Two Gems from the Two Bears
Dear Observers,
If you were to go outside tonight at 10 PM, face north, and look between half way and high up in the sky, and if it were clear, and if you live where the sky is really dark at night, you would see something a lot like the first image. The brightest star near the bottom of the image is Polaris, the North Star. In the real sky it is about half way up, and high above it stands the Big Dipper, upside down. In Great Britain this star grouping is know as the Plow, and it is probably the star grouping most recognized by people living in the Northern Hemisphere. In the first image it is at the top, and in case you might have trouble picking it out from all those other white specks, I have outlined it with faint green lines There are also lines coming off from the North Star showing the much fainter stars of the Little Dipper.

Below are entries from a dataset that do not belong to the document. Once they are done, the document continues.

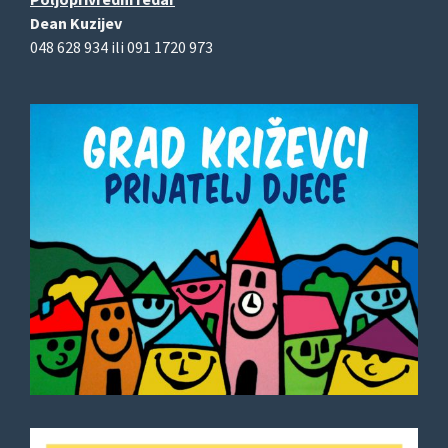
Dean Kuzijev
048 628 934 ili 091 1720 973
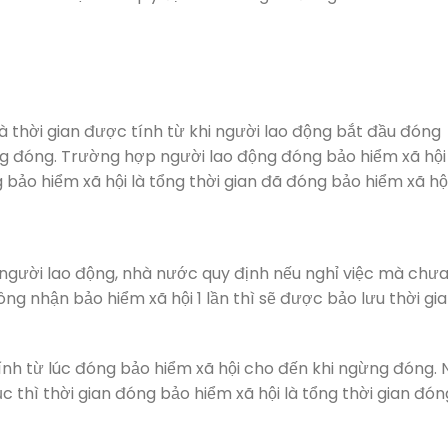
là thời gian được tính từ khi người lao động bắt đầu đóng
ng đóng. Trường hợp người lao động đóng bảo hiểm xã hội
g bảo hiểm xã hội là tổng thời gian đã đóng bảo hiểm xã hội
người lao động, nhà nước quy định nếu nghỉ việc mà chư
g nhận bảo hiểm xã hội 1 lần thì sẽ được bảo lưu thời gi
ính từ lúc đóng bảo hiểm xã hội cho đến khi ngừng đóng. 
c thì thời gian đóng bảo hiểm xã hội là tổng thời gian đón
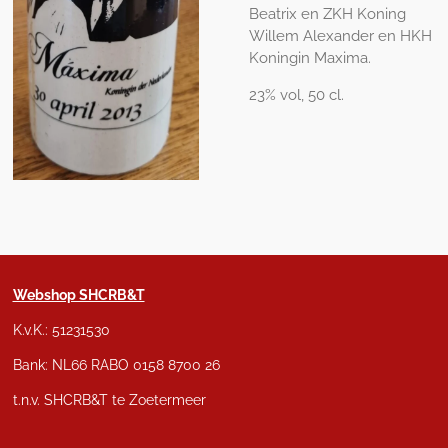
Beatrix en ZKH Koning
Willem Alexander en HKH
Koningin Maxima.
23% vol, 50 cl.
Webshop SHCRB&T
K.v.K.: 51231530
Bank: NL66 RABO 0158 8700 26
t.n.v. SHCRB&T te Zoetermeer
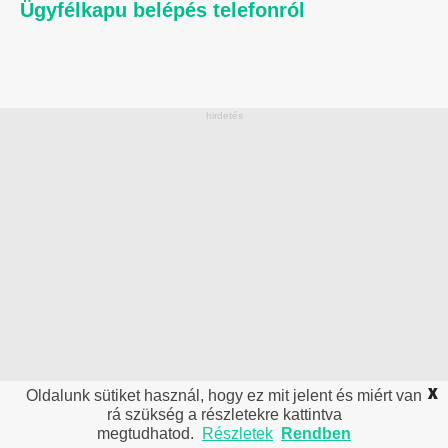
Ügyfélkapu belépés telefonról
X
Oldalunk sütiket használ, hogy ez mit jelent és miért van
rá szükség a részletekre kattintva
megtudhatod.
Részletek
Rendben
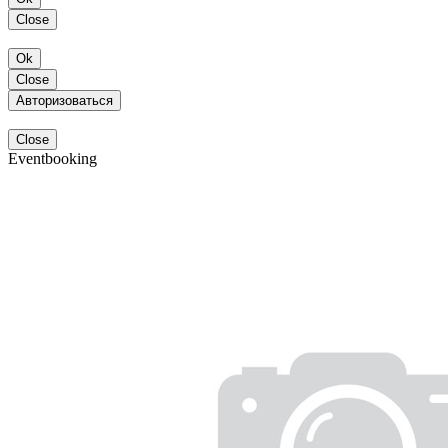
Close
Ok
Close
Авторизоваться
Close
Eventbooking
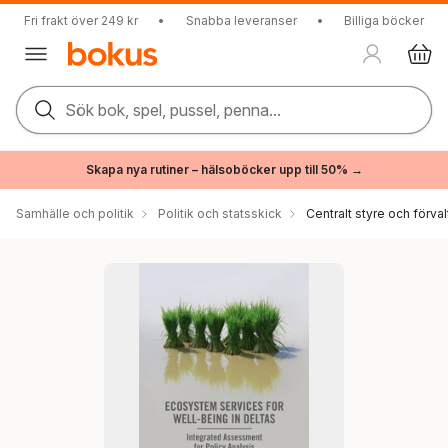
Fri frakt över 249 kr
•
Snabba leveranser
•
Billiga böcker
Sök bok, spel, pussel, penna...
Skapa nya rutiner – hälsoböcker upp till 50% →
Samhälle och politik
Politik och statsskick
Centralt styre och förval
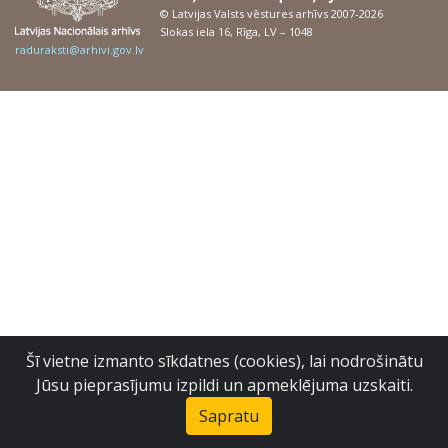
© Latvijas Valsts vēstures arhīvs 2007-2026
Slokas iela 16, Rīga, LV – 1048
raduraksti@arhivi.gov.lv
Šī vietne izmanto sīkdatnes (cookies), lai nodrošinātu
Jūsu pieprasījumu izpildi un apmeklējuma uzskaiti.
Sapratu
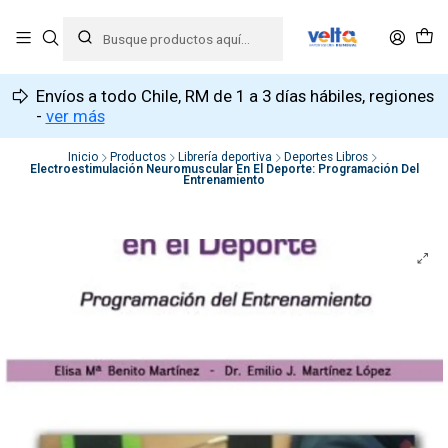
Envíos a todo Chile, RM de 1 a 3 días hábiles, regiones
-
ver más
Inicio
Productos
Librería deportiva
Deportes Libros
Electroestimulación Neuromuscular En El Deporte: Programación Del
Entrenamiento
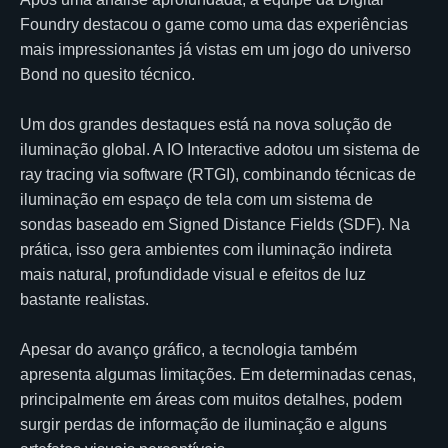
Foundry destacou o game como uma das experiências
mais impressionantes já vistas em um jogo do universo
Bond no quesito técnico.
Um dos grandes destaques está na nova solução de
iluminação global. A IO Interactive adotou um sistema de
ray tracing via software (RTGI), combinando técnicas de
iluminação em espaço de tela com um sistema de
sondas baseado em Signed Distance Fields (SDF). Na
prática, isso gera ambientes com iluminação indireta
mais natural, profundidade visual e efeitos de luz
bastante realistas.
Apesar do avanço gráfico, a tecnologia também
apresenta algumas limitações. Em determinadas cenas,
principalmente em áreas com muitos detalhes, podem
surgir perdas de informação de iluminação e alguns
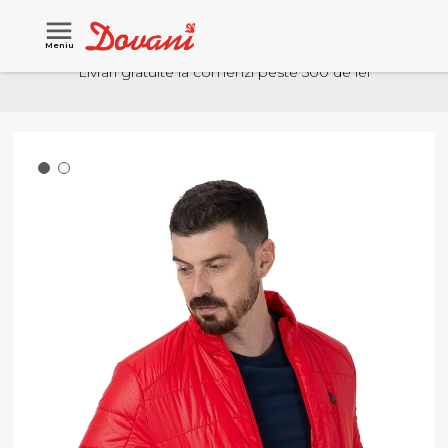
Meniu
Livrari gratuite la comenzi peste 500 de lei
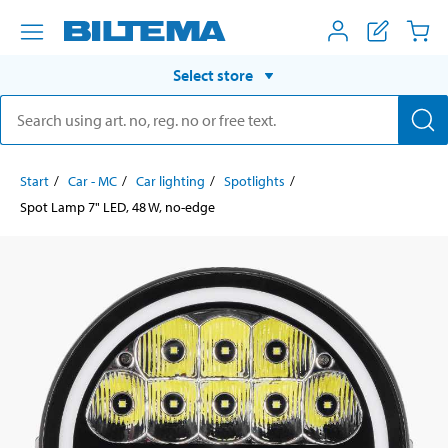
Select store
Start
Car - MC
Car lighting
Spotlights
Spot Lamp 7" LED, 48 W, no-edge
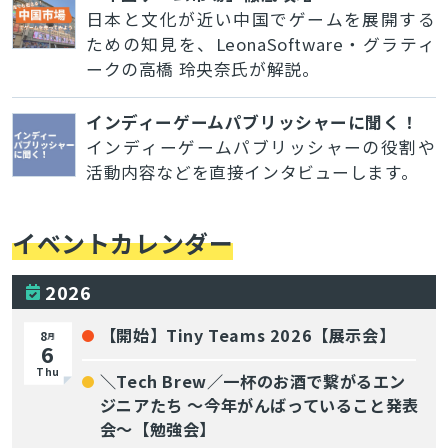
日本と文化が近い中国でゲームを展開する
ための知見を、LeonaSoftware・グラティ
ークの高橋 玲央奈氏が解説。
インディーゲームパブリッシャーに聞く！
インディーゲームパブリッシャーの役割や
活動内容などを直接インタビューします。
イベントカレンダー
2026
【開始】Tiny Teams 2026【展示会】
8
月
6
Thu
＼Tech Brew／一杯のお酒で繋がるエン
ジニアたち 〜今年がんばっていること発表
会〜【勉強会】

If you live in or near a city where the skies are not dark, you can still see the North Star and the stars of the Big Dipper, but you might not see any other stars in that direction, because the rest are all pretty faint.

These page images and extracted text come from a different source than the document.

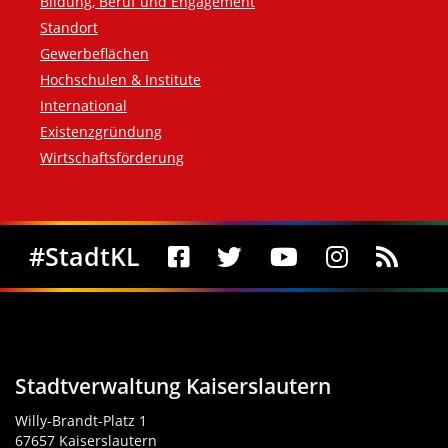
Bildung, Beruf und Engagement
Standort
Gewerbeflächen
Hochschulen & Institute
International
Existenzgründung
Wirtschaftsförderung
Social Media
#StadtKL
Stadtverwaltung Kaiserslautern
Willy-Brandt-Platz 1
67657 Kaiserslautern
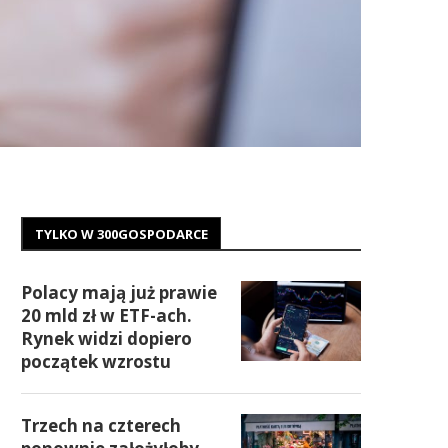
TYLKO W 300GOSPODARCE
Polacy mają już prawie
20 mld zł w ETF-ach.
Rynek widzi dopiero
początek wzrostu
Trzech na czterech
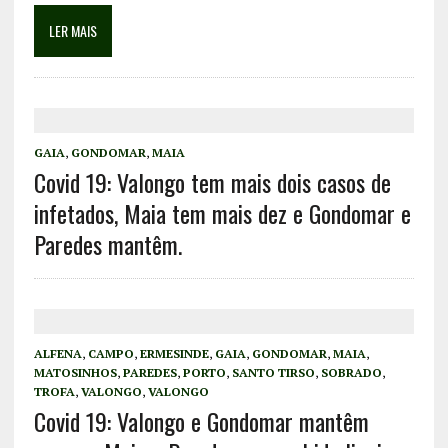
LER MAIS
GAIA
,
GONDOMAR
,
MAIA
Covid 19: Valongo tem mais dois casos de
infetados, Maia tem mais dez e Gondomar e
Paredes mantêm.
ALFENA
,
CAMPO
,
ERMESINDE
,
GAIA
,
GONDOMAR
,
MAIA
,
MATOSINHOS
,
PAREDES
,
PORTO
,
SANTO TIRSO
,
SOBRADO
,
TROFA
,
VALONGO
,
VALONGO
Covid 19: Valongo e Gondomar mantêm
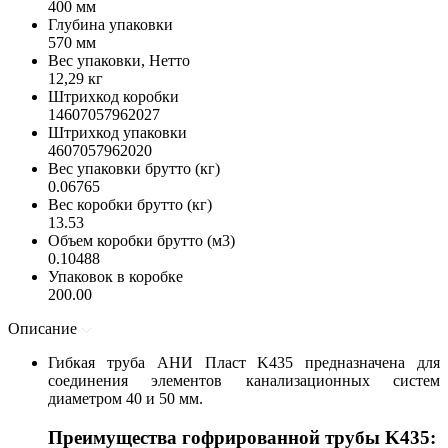
400 мм
Глубина упаковки
570 мм
Вес упаковки, Нетто
12,29 кг
Штрихкод коробки
14607057962027
Штрихкод упаковки
4607057962020
Вес упаковки брутто (кг)
0.06765
Вес коробки брутто (кг)
13.53
Объем коробки брутто (м3)
0.10488
Упаковок в коробке
200.00
Описание
Гибкая труба АНИ Пласт K435 предназначена для
соединения элементов канализационных систем
диаметром 40 и 50 мм.
Преимущества гофрированной трубы K435:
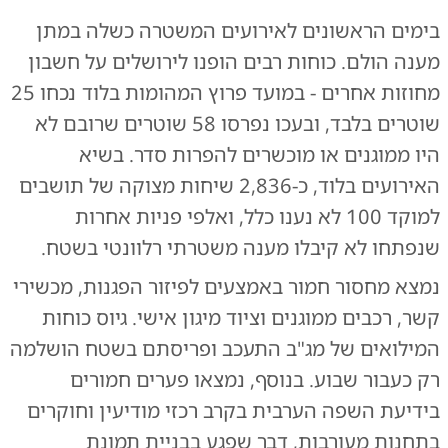
בימים הראשונים לאירועים המשטרה כשלה במתן
מענה הולם. כוחות רבים הופנו לירושלים על חשבון
מחוזות אחרים - במועד פרוץ המהומות בלוד נכחו 25
שוטרים בלבד, ובעכו נפרסו 58 שוטרים שרובם לא
היו ממוגנים או מוכשרים להפרות סדר. בשיא
האירועים בלוד, כ-2,836 שיחות מצוקה של תושבים
למוקד 100 לא נענו כלל, ואלפי פניות אחרות
שנפתחו לא קיבלו מענה משטרתי רלוונטי בשטח.
נמצא מחסור חמור באמצעים לפיזור הפגנות, מכשירי
קשר, רכבים ממוגנים וציוד מיגון אישי. גיוס כוחות
המילואים של מג"ב התעכב ופריסתם בשטח הושלמה
רק כעבור שבוע. בנוסף, נמצאו פערים חמורים
בידיעת השפה הערבית בקרב רכזי מודיעין וחוקרים
בתחנות מעורבות, דבר שפגע בבניית תמונת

The Big and Little Dippers are not constellations, but only part of a larger grouping of stars that make up the constellations of Ursa Major (the Great Bear) and Ursa Minor (the Little Bear), respectively. The people who saw bears in the larger groupings of stars had really good imaginations, and I won’t even try to show you how they saw bears! But included within the boundary of the constellation of the Great Bear, somewhat toward the Little Bear, are two beautiful galaxies located within the small rectangle at the left side of the image. If you have a dark sky and a good pair of binoculars, you could see two tiny fuzzy patches within that rectangle. Otherwise you can just look at the second image, which is magnified 23 times over the first image. This second image was taken with a 5-inch diameter lens that has a focal length 46 times as long as the the lens used to take the first (wide angle) image. (I already enlarged the first image 2 times and cropped it, so that’s why the second image is only 23 times larger rather than 46 times larger.) These two very different looking galaxies – less than one degree apart – are not just in our line of sight, making them appear close together; they actually are near each other in space, and they interact gravitationally. I have drawn a rectangle around each galaxy showing the outline of the next two individual images, which are at a scale 5 times greater than image 2.
The top one (image 3) is M81 or Bode’s Galaxy. It is the largest of a 30-some group of galaxies known as the M81 Group, They are some of the closest galaxies to our own Milky Way Galaxy outside of our Local Group of 50-some galaxies that lie within 5 million light years of us. M81, at a distance of about 12 million light years, is a beautiful example of a spiral galaxy, just a bit smaller than our own galaxy. The pinkish dots are areas of hydrogen gas where new stars are forming within the bluish spiral arms, which consist mostly of young, hot blue stars. Older stars tend to be situated in the central core region, and in the very center sits a large (invisible) black hole.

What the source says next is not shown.